(Data items)
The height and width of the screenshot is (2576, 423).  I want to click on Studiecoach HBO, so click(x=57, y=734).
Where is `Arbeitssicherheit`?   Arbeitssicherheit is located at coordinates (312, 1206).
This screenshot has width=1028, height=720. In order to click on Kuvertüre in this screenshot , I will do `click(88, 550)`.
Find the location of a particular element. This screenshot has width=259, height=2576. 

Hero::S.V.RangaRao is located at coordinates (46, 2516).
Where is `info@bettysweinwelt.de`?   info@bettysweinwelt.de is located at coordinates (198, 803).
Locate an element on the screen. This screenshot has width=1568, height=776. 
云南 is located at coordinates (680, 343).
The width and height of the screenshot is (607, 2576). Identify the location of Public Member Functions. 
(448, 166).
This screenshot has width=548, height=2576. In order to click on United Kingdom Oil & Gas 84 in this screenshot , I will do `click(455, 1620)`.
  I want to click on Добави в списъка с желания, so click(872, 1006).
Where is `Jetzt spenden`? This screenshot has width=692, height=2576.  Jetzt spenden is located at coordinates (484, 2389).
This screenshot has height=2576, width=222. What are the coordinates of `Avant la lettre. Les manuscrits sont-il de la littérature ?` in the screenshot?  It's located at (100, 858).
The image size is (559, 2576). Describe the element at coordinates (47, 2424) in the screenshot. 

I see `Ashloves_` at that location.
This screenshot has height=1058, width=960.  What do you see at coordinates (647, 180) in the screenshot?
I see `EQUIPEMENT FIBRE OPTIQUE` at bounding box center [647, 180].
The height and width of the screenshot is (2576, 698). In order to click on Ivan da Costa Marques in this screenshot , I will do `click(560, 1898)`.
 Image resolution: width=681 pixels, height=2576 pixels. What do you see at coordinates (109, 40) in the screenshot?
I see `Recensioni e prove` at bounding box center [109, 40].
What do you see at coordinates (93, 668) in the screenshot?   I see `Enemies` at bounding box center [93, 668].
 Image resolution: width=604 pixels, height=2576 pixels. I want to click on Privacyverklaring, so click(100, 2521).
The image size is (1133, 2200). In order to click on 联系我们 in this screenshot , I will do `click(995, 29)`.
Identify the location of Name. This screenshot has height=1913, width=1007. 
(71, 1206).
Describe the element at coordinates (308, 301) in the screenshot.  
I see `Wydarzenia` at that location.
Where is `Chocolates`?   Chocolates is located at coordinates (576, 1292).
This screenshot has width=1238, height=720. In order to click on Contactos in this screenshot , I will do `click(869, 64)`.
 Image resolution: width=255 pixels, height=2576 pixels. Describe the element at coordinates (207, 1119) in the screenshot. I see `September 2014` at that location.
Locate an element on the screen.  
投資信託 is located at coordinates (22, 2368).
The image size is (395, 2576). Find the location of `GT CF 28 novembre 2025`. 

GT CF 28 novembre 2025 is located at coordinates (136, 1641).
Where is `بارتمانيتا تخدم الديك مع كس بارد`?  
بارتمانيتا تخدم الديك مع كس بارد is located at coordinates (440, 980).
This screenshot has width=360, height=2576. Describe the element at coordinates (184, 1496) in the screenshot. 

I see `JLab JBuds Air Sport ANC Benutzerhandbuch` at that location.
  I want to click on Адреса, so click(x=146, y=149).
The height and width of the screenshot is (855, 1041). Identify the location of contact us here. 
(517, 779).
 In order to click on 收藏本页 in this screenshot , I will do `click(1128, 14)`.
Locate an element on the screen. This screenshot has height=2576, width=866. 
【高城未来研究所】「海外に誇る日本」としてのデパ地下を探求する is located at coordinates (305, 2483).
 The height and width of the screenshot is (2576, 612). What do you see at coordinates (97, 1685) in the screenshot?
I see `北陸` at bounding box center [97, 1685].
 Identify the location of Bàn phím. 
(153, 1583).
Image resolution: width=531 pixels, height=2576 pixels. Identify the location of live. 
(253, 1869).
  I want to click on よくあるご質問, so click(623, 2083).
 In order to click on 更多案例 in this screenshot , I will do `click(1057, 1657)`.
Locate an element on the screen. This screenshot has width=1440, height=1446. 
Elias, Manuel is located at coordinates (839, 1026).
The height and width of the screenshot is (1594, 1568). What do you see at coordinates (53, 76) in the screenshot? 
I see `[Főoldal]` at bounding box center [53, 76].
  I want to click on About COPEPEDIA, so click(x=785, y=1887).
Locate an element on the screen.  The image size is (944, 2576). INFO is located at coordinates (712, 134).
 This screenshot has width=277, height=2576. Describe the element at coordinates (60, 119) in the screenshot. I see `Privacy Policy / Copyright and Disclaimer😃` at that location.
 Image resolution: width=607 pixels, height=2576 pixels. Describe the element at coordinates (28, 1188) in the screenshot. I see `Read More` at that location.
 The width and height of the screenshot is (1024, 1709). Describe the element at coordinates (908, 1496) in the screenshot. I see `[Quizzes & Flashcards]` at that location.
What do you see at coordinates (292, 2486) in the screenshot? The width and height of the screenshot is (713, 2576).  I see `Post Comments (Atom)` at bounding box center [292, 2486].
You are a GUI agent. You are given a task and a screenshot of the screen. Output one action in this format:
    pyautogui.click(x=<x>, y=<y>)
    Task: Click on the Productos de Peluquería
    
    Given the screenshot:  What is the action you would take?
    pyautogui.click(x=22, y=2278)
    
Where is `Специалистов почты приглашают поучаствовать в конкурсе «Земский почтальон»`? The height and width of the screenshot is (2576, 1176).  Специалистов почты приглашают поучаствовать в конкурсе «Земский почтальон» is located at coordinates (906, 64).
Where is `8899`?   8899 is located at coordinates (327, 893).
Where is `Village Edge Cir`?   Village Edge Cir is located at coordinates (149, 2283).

Exercise
Could you return exactly the stretch of the data above that starts at the line with "Identify the location of Bàn phím." and ends at the line with "In order to click on 更多案例", both lines included?

Answer to this exercise
 Identify the location of Bàn phím. 
(153, 1583).
Image resolution: width=531 pixels, height=2576 pixels. Identify the location of live. 
(253, 1869).
  I want to click on よくあるご質問, so click(623, 2083).
 In order to click on 更多案例 in this screenshot , I will do `click(1057, 1657)`.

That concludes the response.